L’organisation rappelle que dans 22 % des cas, le cercle local représente l’unique structure francophone active de la localité. Le message de l’UCFO aux décideurs politiques demeure sans équivoque : « Ces chiffres ont une valeur. Il est temps qu’ils aient aussi un poids politique. »
La fermeture de ces espaces de proximité pourrait ainsi accélérer l’érosion linguistique dans les municipalités de moins de 2000 habitants.
Des axes de solutions proposés
Pour pallier ces lacunes, le livre blanc formule cinq recommandations précises à l’intention des décideurs politiques.
Sur le plan institutionnel, l’organisme sollicite d’abord sa reconnaissance formelle en tant qu’infrastructure de vitalité au sein du prochain Plan d’action fédéral sur les langues officielles, ce qui lui permettrait de troquer le modèle actuel de financement par projets à durée déterminée contre une enveloppe structurelle stable et prévisible.
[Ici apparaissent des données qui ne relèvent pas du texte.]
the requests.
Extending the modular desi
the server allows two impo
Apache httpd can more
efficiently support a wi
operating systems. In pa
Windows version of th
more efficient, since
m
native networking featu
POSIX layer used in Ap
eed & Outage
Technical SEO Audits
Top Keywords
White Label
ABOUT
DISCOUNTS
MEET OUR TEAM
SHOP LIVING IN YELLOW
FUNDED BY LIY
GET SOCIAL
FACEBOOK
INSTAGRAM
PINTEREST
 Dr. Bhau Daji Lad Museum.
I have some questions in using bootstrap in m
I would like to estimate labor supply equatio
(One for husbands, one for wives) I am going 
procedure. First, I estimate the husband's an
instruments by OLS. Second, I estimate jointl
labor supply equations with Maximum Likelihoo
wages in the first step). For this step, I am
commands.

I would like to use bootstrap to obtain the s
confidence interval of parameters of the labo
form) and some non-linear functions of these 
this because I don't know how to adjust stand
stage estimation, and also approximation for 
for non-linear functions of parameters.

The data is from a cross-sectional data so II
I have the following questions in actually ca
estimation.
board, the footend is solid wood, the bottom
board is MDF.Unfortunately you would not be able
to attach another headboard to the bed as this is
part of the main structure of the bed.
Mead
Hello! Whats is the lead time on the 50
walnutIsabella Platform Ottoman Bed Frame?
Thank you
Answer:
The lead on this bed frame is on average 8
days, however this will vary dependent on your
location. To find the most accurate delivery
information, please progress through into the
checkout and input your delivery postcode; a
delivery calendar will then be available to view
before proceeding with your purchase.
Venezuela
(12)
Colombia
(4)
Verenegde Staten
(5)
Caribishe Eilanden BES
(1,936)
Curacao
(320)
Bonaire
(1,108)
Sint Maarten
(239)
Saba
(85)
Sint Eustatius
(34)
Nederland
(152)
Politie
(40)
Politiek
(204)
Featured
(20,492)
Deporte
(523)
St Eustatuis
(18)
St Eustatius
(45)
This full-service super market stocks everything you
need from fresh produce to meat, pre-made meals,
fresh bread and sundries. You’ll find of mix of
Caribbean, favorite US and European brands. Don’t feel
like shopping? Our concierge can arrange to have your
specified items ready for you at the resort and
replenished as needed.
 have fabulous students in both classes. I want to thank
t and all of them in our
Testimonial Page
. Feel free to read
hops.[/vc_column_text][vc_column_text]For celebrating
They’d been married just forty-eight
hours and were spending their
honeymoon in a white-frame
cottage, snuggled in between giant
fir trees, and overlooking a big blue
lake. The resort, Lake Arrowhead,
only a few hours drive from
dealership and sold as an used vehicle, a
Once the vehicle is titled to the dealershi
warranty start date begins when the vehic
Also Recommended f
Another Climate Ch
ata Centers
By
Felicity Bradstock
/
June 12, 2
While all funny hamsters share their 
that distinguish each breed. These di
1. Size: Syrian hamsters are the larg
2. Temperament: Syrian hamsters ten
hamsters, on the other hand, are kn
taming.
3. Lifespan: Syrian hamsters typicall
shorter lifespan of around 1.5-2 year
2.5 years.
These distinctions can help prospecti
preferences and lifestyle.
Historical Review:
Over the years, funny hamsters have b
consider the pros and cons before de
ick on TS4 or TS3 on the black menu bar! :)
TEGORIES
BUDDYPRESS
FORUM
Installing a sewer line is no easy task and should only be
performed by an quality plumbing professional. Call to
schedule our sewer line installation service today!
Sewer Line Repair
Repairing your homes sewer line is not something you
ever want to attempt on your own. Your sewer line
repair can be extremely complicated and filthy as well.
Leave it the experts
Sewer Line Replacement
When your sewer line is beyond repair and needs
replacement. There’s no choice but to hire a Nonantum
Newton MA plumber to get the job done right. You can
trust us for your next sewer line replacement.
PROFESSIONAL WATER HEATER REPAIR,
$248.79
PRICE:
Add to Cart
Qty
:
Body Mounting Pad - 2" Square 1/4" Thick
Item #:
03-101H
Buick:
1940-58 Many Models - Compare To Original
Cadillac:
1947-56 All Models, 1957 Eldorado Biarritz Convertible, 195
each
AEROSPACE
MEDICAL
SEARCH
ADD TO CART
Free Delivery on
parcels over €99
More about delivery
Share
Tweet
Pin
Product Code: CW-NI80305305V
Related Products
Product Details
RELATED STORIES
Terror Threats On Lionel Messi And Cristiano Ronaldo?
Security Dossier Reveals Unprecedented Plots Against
Sur le terrain rural, l’UCFO réclame l’application effective et l’extension du réseau internet haute vitesse pour briser la fracture numérique qui isole ses membres.
Afin de faciliter les initiatives intergénérationnelles et l’action communautaire, le rapport propose enfin d’alléger les barrières administratives et financières entourant les vérifications d’antécédents judiciaires pour les bénévoles aînées.